◆ **WHAT YOU ARE ASKED TO DO**
If a record contains an image, leave the image out and repeat everything else exactly.

Content starts

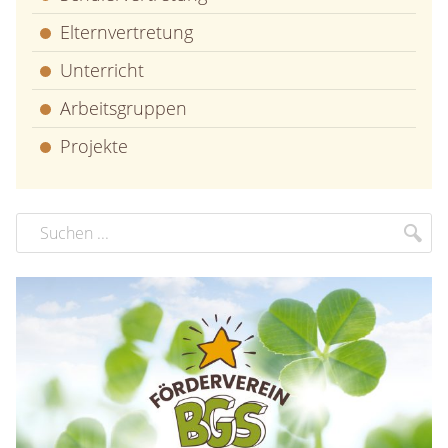
Elternvertretung
Unterricht
Arbeitsgruppen
Projekte
Suchbegriff
Suc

Content ends

◆ **EXERCISE OUTPUT**
Elternvertretung
Unterricht
Arbeitsgruppen
Projekte
Suchbegriff
Suc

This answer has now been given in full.